New York Highlights
Did your state make the grade?
Tobacco use remains the leading cause of preventable death and disease in the United States and in New York. To address this enormous toll, the American Lung Association calls for the following actions to be taken by New York's elected officials:
- Increase funding for the New York State Tobacco Control Program;
- Prohibit the sale of all flavored tobacco products; and
- Increase tobacco taxes by a minimum of $1.00 per pack.
New York has long been a national leader regarding its tobacco control laws. During the 2021 legislative session, however, New York wasn't very active regarding tobacco policy given its time and resources were largely invested in the state's response to the COVID-19 pandemic. In May 2021, the Department of Health expanded access to smoking cessation counseling under Medicaid by including to include additional types of health care providers, such as nurses, social workers and psychologists. This will hopefully expand access to smoking cessation services to additional Medicaid enrollees.

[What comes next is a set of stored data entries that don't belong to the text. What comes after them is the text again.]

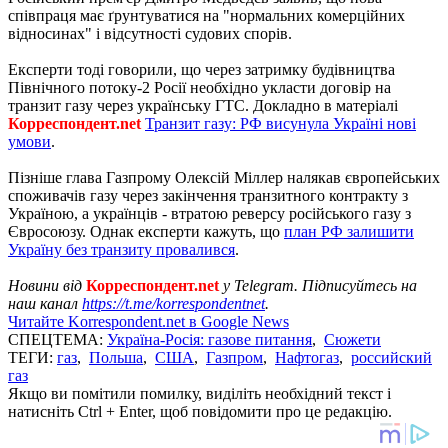
співпраця має ґрунтуватися на "нормальних комерційних
відносинах" і відсутності судових спорів.
Експерти тоді говорили, що через затримку будівництва
Північного потоку-2 Росії необхідно укласти договір на
транзит газу через українську ГТС. Докладно в матеріалі
Корреспондент.net
Транзит газу: РФ висунула Україні нові
умови
.
Пізніше глава Газпрому Олексій Міллер налякав європейських
споживачів газу через закінчення транзитного контракту з
Україною, а українців - втратою реверсу російського газу з
Євросоюзу. Однак експерти кажуть, що
план РФ залишити
Україну без транзиту провалився
.
Новини від
Корреспондент.net
у Telegram. Підписуйтесь на
наш канал
https://t.me/korrespondentnet
.
Читайте Korrespondent.net в Google News
СПЕЦТЕМА:
Україна-Росія: газове питання
,
Сюжети
ТЕГИ:
газ
,
Польша
,
США
,
Газпром
,
Нафтогаз
,
российский
газ
Якщо ви помітили помилку, виділіть необхідний текст і
натисніть Ctrl + Enter, щоб повідомити про це редакцію.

Despite the tough budget climate, the 2021-22 state budget for the tobacco control program was level-funded at $39.8 million, about 21% of the Centers for Disease Control and Prevention (CDC)'s recommended level when federal funding from the CDC is included. The CDC recommends that New York spend $203 million on its tobacco control program.
The 2021 legislative session was once again held remotely due to health and safety concerns posed by COVID-19. In addition, a 20% budget "hold" was placed on state programs, including the tobacco control program, until the American Rescue Plan was signed into law in March 2021 that provided funds to cover the projected budget gap. Due to the budget uncertainty during that time, the state slowed their work on its tobacco control programs and coalition work.
New data from New York's Youth Tobacco Survey (NY YTS) show that after staggering increases in youth tobacco use between 2014 and 2018, primarily driven by electronic cigarettes, tobacco use among high school age youth has declined across all product categories from 30.6% to 25.6% between 2018 and 2020.
• Cigarette smoking among high school youth is at an all-time low: only 2.4% of high school youth are current smokers, representing a 91% decline in the youth smoking rate since 2000
• E-cigarette use among high school youth decreased in 2020, a first since New York has monitored use of these products, from 27.5% in 2018 to 22.5% in 2020.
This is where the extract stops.